Across the material that follows, tally each line in which "Batchworth" occurs, and state the total alone.
== Segment start ==
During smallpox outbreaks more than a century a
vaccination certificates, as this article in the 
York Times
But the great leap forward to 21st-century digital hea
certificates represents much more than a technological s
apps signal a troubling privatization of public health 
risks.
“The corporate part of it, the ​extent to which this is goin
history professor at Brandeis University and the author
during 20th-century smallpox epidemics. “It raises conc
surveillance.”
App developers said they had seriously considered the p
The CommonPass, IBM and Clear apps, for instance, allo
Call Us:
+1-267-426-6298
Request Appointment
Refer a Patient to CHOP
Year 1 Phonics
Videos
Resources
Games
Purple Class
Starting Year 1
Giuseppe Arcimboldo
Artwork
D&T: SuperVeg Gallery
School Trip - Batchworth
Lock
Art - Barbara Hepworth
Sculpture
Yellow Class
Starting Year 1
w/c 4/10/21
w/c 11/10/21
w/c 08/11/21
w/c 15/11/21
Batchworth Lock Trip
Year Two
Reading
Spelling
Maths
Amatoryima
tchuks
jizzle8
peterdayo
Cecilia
== Segment end ==
== Segment start ==
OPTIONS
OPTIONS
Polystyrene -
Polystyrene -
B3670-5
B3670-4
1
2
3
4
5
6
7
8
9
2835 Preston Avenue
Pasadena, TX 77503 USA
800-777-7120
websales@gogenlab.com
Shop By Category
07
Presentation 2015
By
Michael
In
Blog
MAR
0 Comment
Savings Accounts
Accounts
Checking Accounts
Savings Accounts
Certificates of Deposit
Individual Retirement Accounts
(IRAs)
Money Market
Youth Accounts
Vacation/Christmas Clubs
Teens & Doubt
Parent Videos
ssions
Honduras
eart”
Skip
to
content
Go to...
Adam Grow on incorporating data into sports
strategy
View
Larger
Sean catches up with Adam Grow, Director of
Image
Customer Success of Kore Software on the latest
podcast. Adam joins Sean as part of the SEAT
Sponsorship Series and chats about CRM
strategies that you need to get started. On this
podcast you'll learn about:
== Segment end ==
== Segment start ==
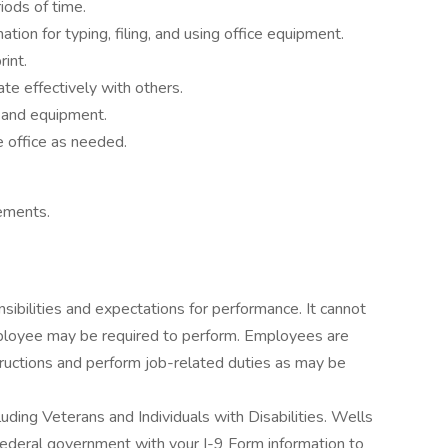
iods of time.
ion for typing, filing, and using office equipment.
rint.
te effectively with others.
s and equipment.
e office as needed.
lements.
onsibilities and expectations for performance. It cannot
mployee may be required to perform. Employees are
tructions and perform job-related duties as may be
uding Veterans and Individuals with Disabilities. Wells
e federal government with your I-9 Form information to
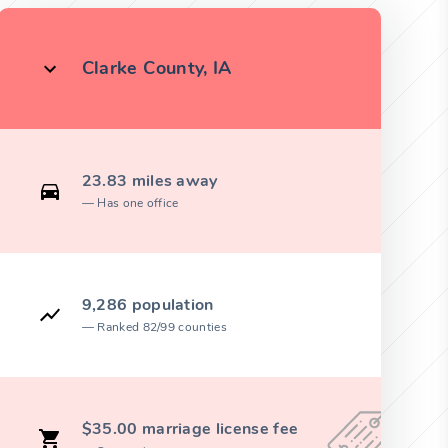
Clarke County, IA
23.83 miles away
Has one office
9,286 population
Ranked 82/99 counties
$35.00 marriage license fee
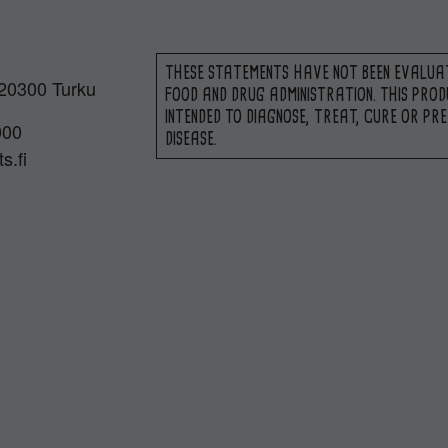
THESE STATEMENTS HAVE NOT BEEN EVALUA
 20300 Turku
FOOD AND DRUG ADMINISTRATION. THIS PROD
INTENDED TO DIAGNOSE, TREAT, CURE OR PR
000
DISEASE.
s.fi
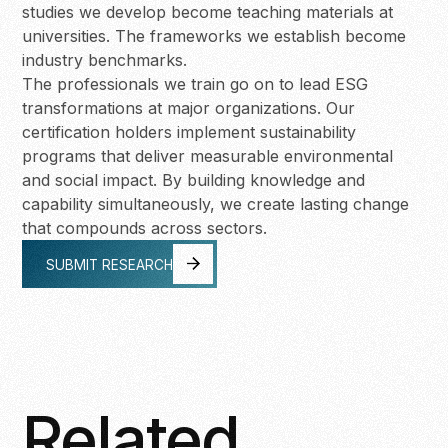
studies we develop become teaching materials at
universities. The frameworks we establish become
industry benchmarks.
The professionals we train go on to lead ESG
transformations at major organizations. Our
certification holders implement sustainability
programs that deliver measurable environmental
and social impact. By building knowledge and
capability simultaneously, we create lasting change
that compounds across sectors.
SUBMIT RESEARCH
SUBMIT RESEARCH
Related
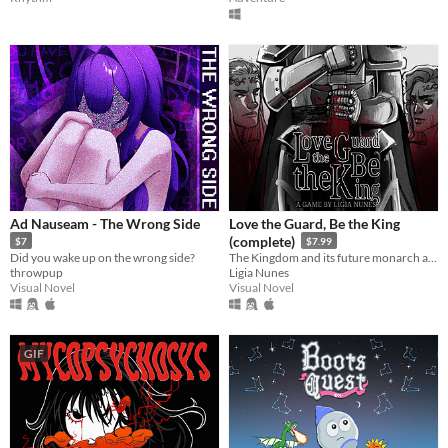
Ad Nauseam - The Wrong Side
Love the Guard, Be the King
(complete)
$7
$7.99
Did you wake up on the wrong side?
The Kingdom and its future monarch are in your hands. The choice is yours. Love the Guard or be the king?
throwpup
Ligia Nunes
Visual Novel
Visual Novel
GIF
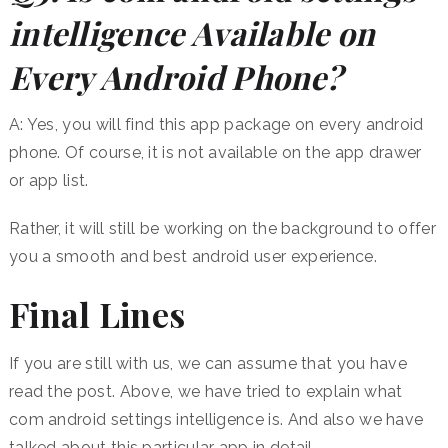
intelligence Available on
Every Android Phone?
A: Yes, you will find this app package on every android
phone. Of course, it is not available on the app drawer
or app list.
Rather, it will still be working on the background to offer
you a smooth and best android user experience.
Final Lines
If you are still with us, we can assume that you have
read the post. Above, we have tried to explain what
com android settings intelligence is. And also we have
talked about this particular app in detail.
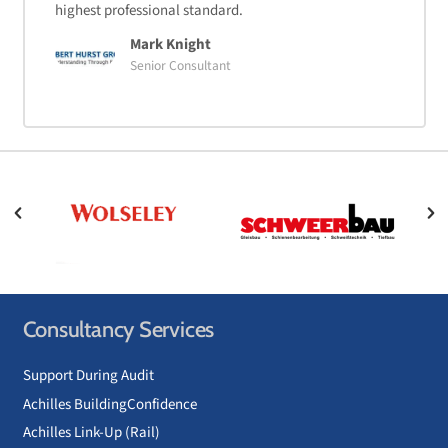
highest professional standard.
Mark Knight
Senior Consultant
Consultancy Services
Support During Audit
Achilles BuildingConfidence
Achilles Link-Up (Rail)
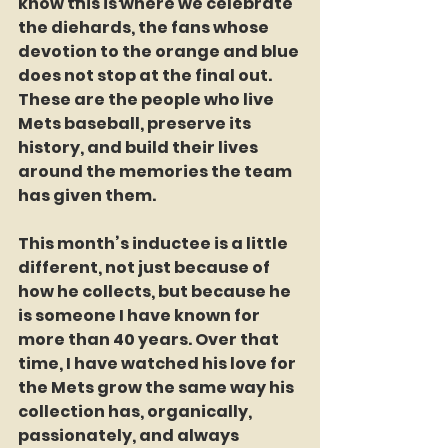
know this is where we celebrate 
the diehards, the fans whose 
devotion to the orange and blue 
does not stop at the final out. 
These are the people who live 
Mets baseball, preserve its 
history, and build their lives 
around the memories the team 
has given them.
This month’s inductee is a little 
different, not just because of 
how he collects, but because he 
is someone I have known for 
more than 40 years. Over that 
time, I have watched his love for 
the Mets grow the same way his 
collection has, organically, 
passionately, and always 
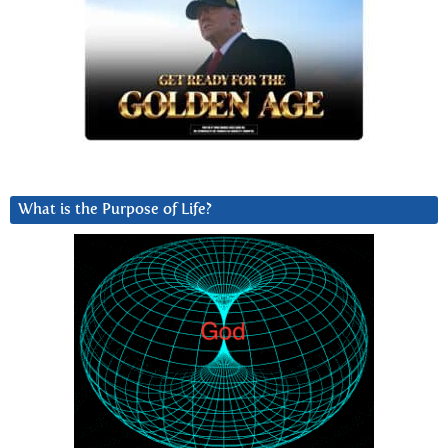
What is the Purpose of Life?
== Segment end ==
**Solved exercise**
2